Nominally

Nominally simplifies and parses a personal name written in Western name order into six core fields: title, first, middle, last, suffix, and nickname.

Typically, nominally is used to parse entire lists or pd.Series of names en masse. This package includes a command line tool to parse a single name for convenient one-off testing and examples.

For Record Linkage

Nominally is designed to assist at the front end of record linkage, during data preprocessing.

Varying quality and practices across institutions and datasets introduce noise into data and cause misrepresentation. This increases the challenges of deduplicating rows within data and and linking names across multiple datasets. We observe this by-no-means-exhaustive list:

  • First and middle names split arbitrarily.

  • Misplaced prefixes of last names (e.g., “van” and “de la”).

  • Records with multiple last names partitioned into middle name fields.

  • Titles and suffixes various recorded in fields and/or with separators.

  • Inconsistent capture of accents and other non-ASCII characters.

  • Single name fields concatenating name parts arbitrarily.

In attempting to match someone named Ramsay Jackson Canning across data, one may uncover

  • R.J. CANNING JUNIOR

  • Canning, Ramsay J.

  • Ramsay “R.J.” Jackson Canning

  • Dr. Ramsay Jackson Canning, M.D.

  • Ramsay J. Canning, Jr.

  • canning, jr., dr. ramsay

—and so on.

Nominally can’t fix all of your data problems (sorry).

But it can help by consistently extracting the most useful features of personal names under the highly restrictive case of a single string name field. Nominally aggressively cleans, scrapes titles, nicknames, and suffixes, and parses apart first, middle, and last names. In the list above (and many, many variations beyond), nominally correctly captures each Canning as a last name, each R(amsay) as a first, both types of suffix, and so forth.

Contents

Use

Installation

Install in the normal way:

$ pip install nominally

Working on a project within a virtual environment is highly recommended:

$ python3 -m venv .venv
$ source ./.venv/bin/activate
(.venv) $ pip install nominally
Collecting nominally
  Downloading [...]/nominally-1.0.3-py3-none-any.whl
Collecting unidecode>=1.0 (from nominally)
  Downloading [...]/Unidecode-1.1.1-py2.py3-none-any.whl
Installing collected packages: unidecode, nominally
Successfully installed nominally-1.0.3 unidecode-1.1.1

Nominally requires Python 3.6 or higher and has one external dependency (unidecode).

parse_name() function

The nominally.api.parse_name() function returns the five core fields:

>>> from pprint import pprint
>>> import nominally
>>> parsed = nominally.parse_name('Samuel "Young Sam" Vimes II')
>>> pprint(parsed)
{'first': 'samuel',
 'last': 'vimes',
 'middle': '',
 'nickname': 'young sam',
 'suffix': 'ii',
 'title': ''}

Name() class

Additional features are exposed via the nominally.parser.Name class:

>>> from pprint import pprint
>>> from nominally import Name
>>> n = Name('Delphine Angua von Uberwald')
>>> pprint(n.report())
{'cleaned': {'delphine angua von uberwald'},
 'first': 'delphine',
 'last': 'von uberwald',
 'list': ['', 'delphine', 'angua', 'von uberwald', '', ''],
 'middle': 'angua',
 'nickname': '',
 'parsed': 'von uberwald, delphine angua',
 'raw': 'Delphine Angua von Uberwald',
 'suffix': '',
 'title': ''}
>>> n.raw
'Delphine Angua von Uberwald'
>>> n.cleaned
{'delphine angua von uberwald'}
>>> n.first
'delphine'
>>> n['first']
'delphine'
>>> n.get('first')
'delphine'
>>> pprint(dict(n))
{'first': 'delphine',
 'last': 'von uberwald',
 'middle': 'angua',
 'nickname': '',
 'suffix': '',
 'title': ''}

From the Console

For convenience, single names can be run at the command line.
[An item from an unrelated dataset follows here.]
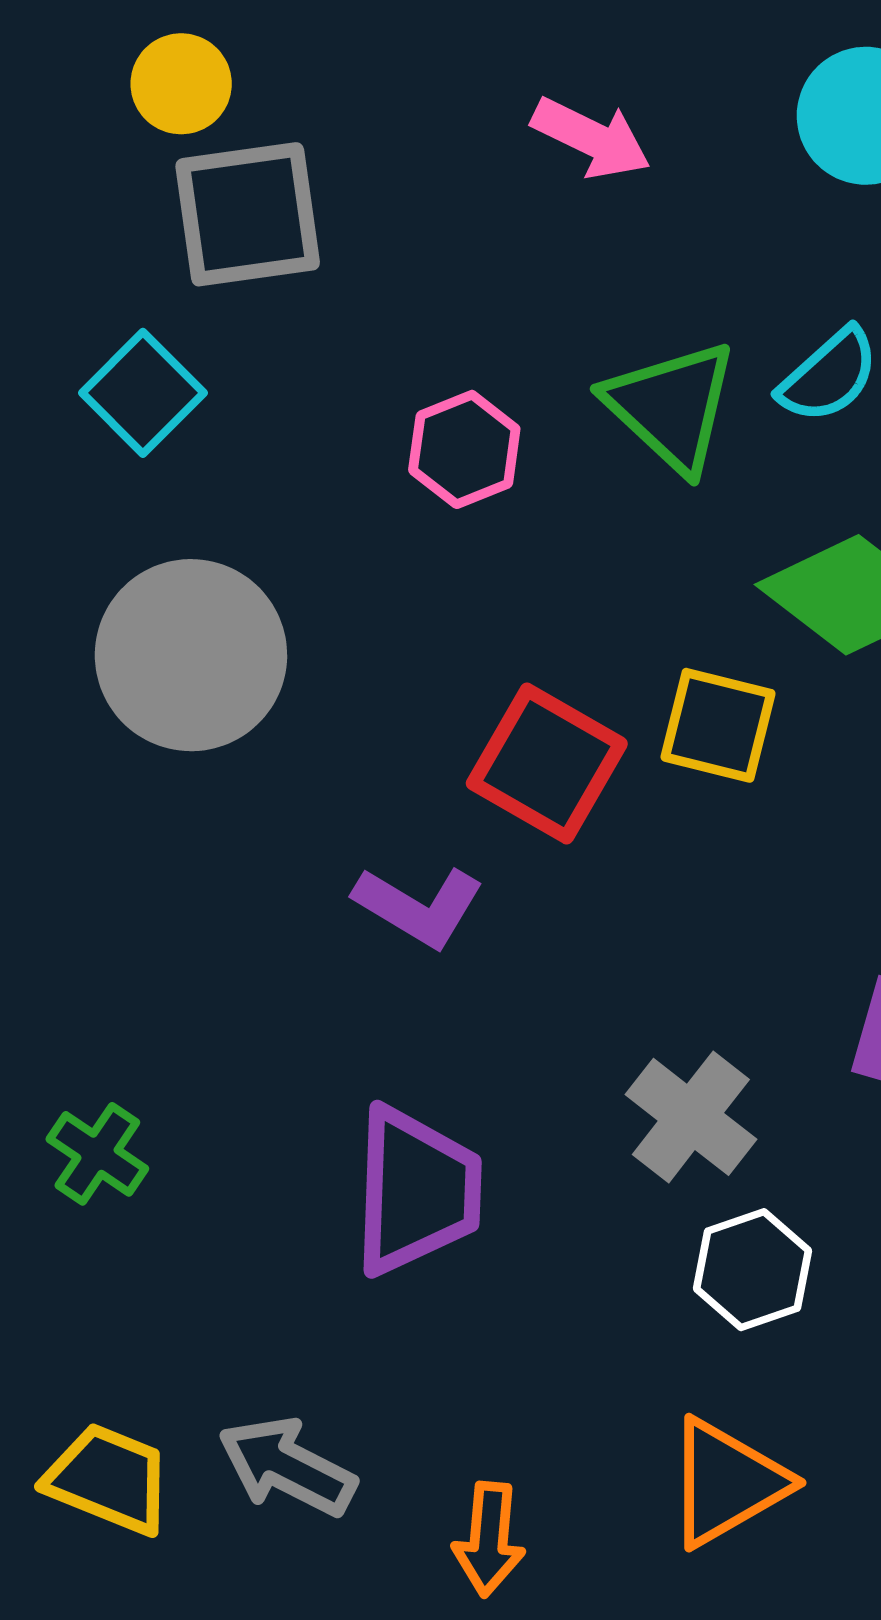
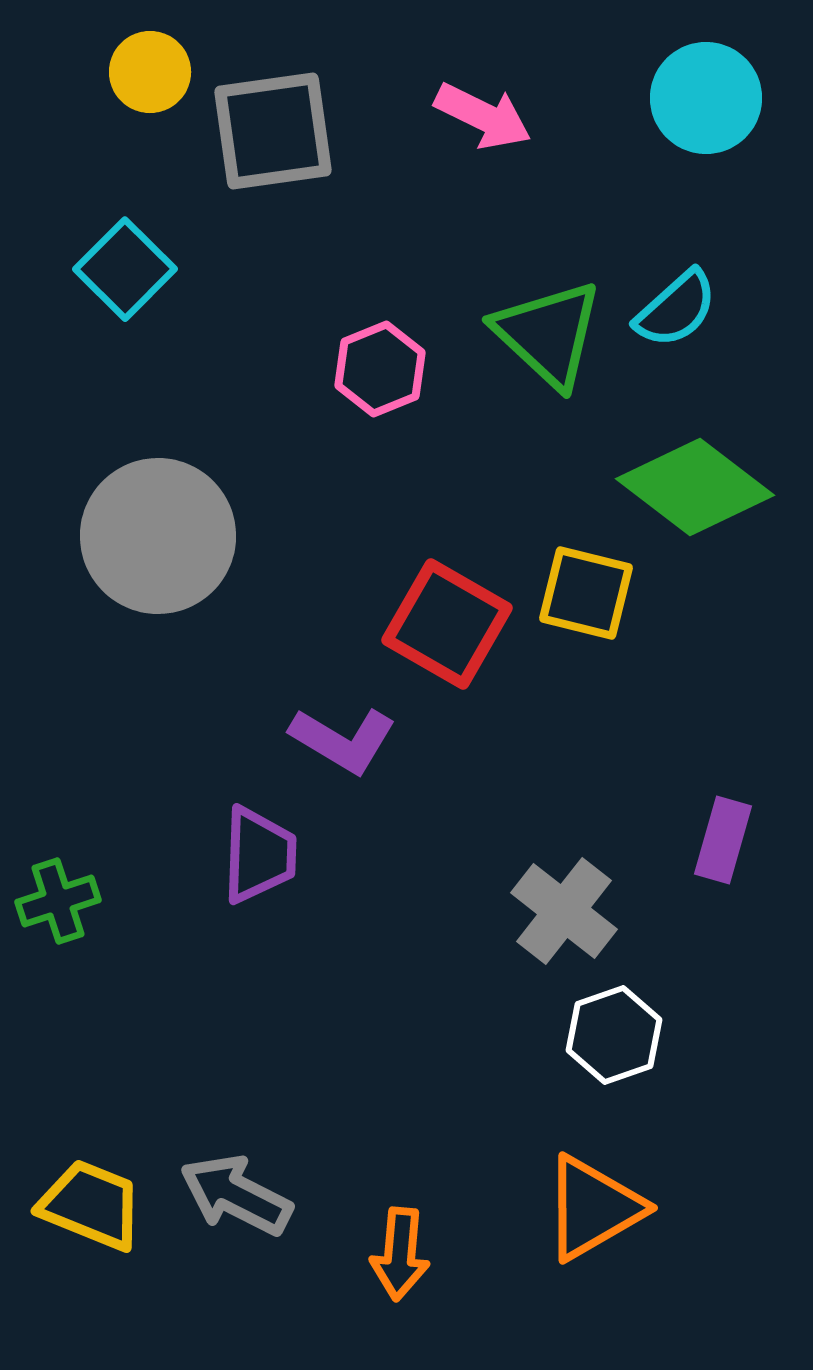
gray square: (248, 214) -> (273, 131), moved
cyan square: (143, 393) -> (125, 269), moved
green cross: (97, 1154) -> (58, 901), moved, turned 38
purple trapezoid: (416, 1191) -> (259, 855), moved, size x0.7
$ nominally "St John Nobbs, Cecil (Nobby) Wormsborough"
       raw: St John Nobbs, Cecil (Nobby) Wormsborough
   cleaned: {'st john nobbs, cecil wormsborough', 'nobby'}
    parsed: st john nobbs, cecil (nobby) wormsborough
      list: ['', 'cecil', 'wormsborough', 'st john nobbs', '', 'nobby']
     title: 
     first: cecil
    middle: wormsborough
      last: st john nobbs
    suffix: 
  nickname: nobby

Extended Examples

See https://github.com/vaneseltine/nominally-examples/ for detailed examples of nominally usage.

FAQ

Input format

Nominally does one thing: take a name and parse it.
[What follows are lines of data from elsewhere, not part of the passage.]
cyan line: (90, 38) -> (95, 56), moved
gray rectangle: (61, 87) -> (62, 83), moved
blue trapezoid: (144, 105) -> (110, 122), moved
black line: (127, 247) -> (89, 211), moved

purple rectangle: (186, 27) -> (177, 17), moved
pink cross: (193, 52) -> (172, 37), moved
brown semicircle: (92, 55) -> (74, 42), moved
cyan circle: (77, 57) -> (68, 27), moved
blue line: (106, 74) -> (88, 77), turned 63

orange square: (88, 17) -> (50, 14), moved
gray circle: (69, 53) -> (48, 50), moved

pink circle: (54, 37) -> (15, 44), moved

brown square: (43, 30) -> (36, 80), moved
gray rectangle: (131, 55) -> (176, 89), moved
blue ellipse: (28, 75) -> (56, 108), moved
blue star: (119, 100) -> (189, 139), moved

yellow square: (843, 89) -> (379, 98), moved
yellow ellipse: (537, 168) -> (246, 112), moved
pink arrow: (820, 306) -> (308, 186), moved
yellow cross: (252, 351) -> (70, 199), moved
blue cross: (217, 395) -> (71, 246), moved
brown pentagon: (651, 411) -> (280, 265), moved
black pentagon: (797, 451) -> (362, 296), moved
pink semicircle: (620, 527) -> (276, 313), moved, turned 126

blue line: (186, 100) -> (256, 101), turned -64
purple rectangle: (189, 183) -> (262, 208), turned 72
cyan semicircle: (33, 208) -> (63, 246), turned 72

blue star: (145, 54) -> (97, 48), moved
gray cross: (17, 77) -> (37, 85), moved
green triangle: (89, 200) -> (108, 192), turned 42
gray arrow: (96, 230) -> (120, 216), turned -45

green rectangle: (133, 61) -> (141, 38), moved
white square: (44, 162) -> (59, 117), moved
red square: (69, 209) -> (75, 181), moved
The name must be received as a Unicode string. If you are working with bytes as input, you will first need to decode them.

For assistance in working with Unicode strings, see:

Nominally takes input one name at a time. For ideas about how to use Nominally on a larger scale, to work with entire lists, DataFrames, files, or databases, see https://github.com/vaneseltine/nominally-examples/.

Name cleaning

Nominally does not create or tag canonical names.
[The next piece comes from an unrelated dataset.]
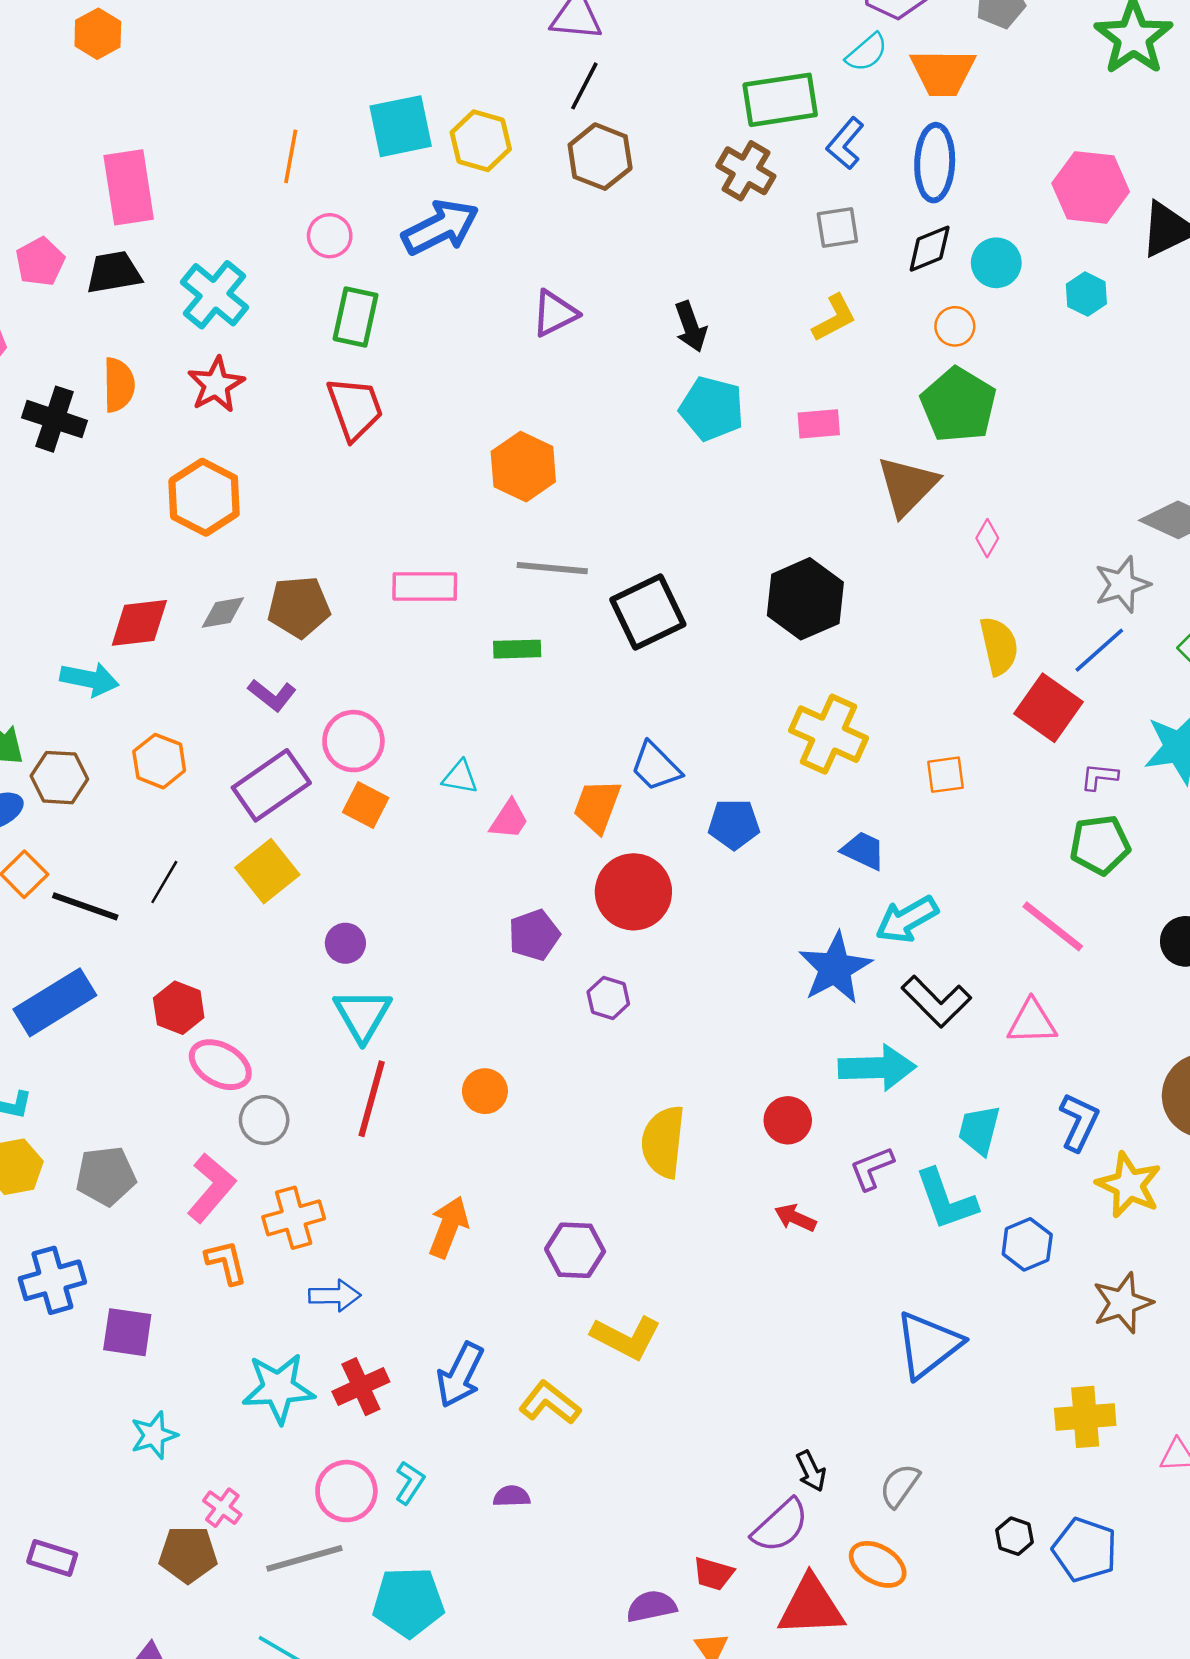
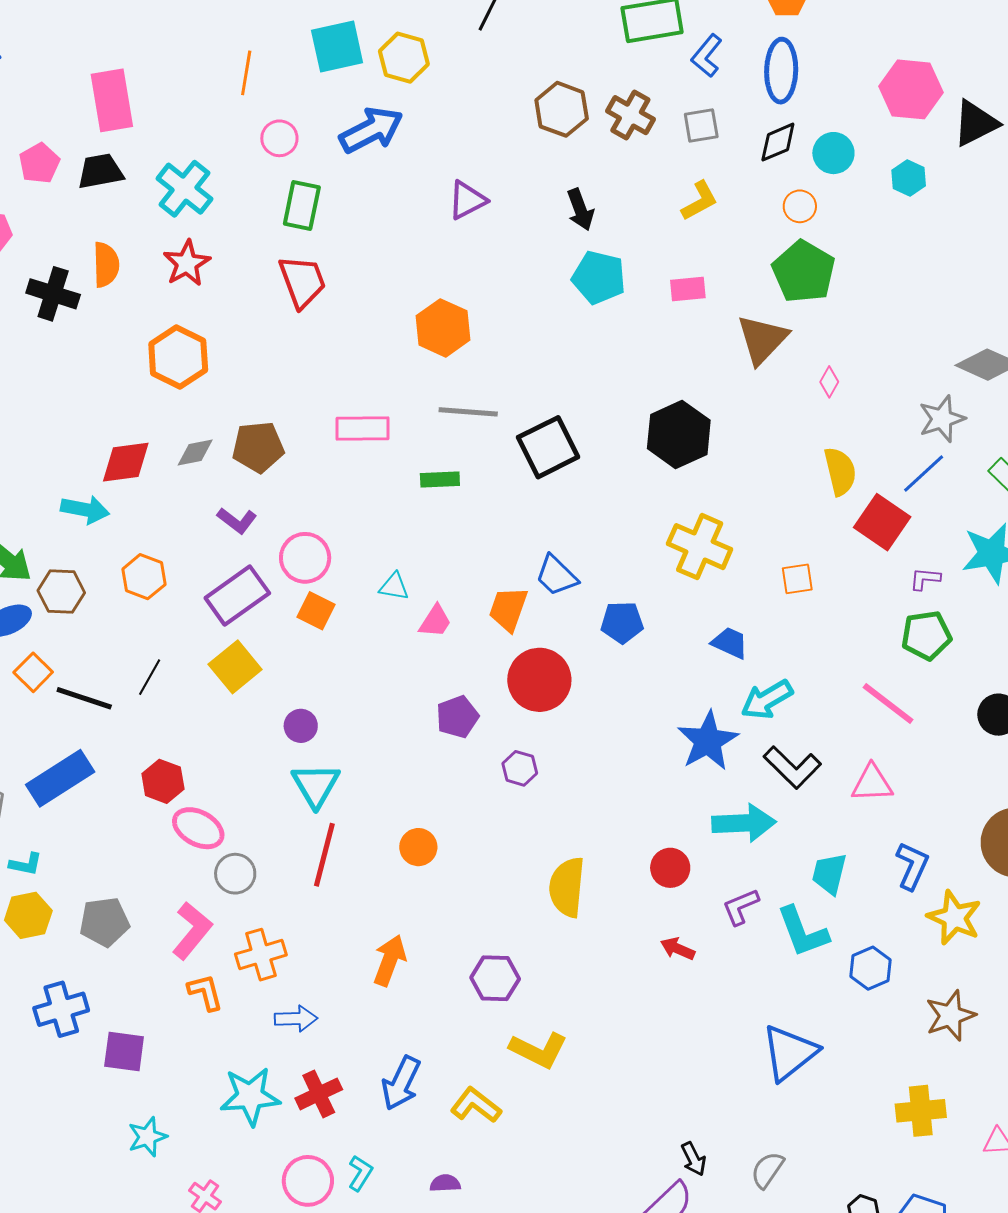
brown hexagon: (600, 157) -> (562, 109), moved
brown cross: (746, 171) -> (630, 115), moved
Strings are aggressively cleaned.

For specifics, see nominally.parser.Name.clean()

Name ordering

We only handle Western name order. No effort is made to disentangle or rearrange names based on their origins.

We do not preserve suffix or title ordering. Treat these as sets.

Titles and suffixes

We handle few suffixes:
  • PhD

  • MD

  • Sr

  • Junior, Jr, II, 2nd, III, 3rd, IV, 4th

We handle very few titles:
  • Dr.

  • Mr.

  • Mrs.

  • Ms.

These are treated as unordered sets.

Library

The Name class creates immutable instances.

See Also

More great Python packages in the record linkage community include:

Reference

Herein find documentation for the gory details of nominally.

API

nominally.api.parse_name(s: str) → Dict[str, Any][source]

Parse into Name, return core name attributes as a dict.

This is the simplest function interface to nominally.

nominally.api.cli(arguments: Optional[Sequence[str]] = None) → int[source]

Simple CLI with a minimal set of options.

  1. Report of a single name (parse into details).

  2. Help via usage information. [help, -h, –help]

  3. Version information. [-V, –version]

nominally.api.cli_help() → int[source]

Output help for command line usage

nominally.api.cli_report(raw_name: str, details: bool = True) → int[source]

Parse into Name, output (core or report) attributes.

nominally.api.cli_version() → int[source]

Output version info and script location

Name

class nominally.parser.Name(raw: str = '')[source]

A personal name, separated and simplified into component parts.

detail
classmethod clean(s: str, *, condense: bool = False, final: bool = False) → str[source]

Clean this string to the simplest possible representation (but no simpler).

Note

Assumes that any nicknames have already been removed, along with anything else that would depend on special characters (other than commas).

static strip_pointlessness(s: str) → str[source]
__eq__(other: Any) → bool[source]

If Name is parsable and object dicts are identical, consider it equal.

__str__() → str[source]

Output format: “last, title first middle suffix (nickname)”

  • “organs, mr harry x, jr (snapper)”

  • “organs, mr harry x, jr”

  • “organs, mr harry x”

  • “organs, harry x”

  • “organs, harry”

  • etc.

property parsable

Return true if any valid name values were created.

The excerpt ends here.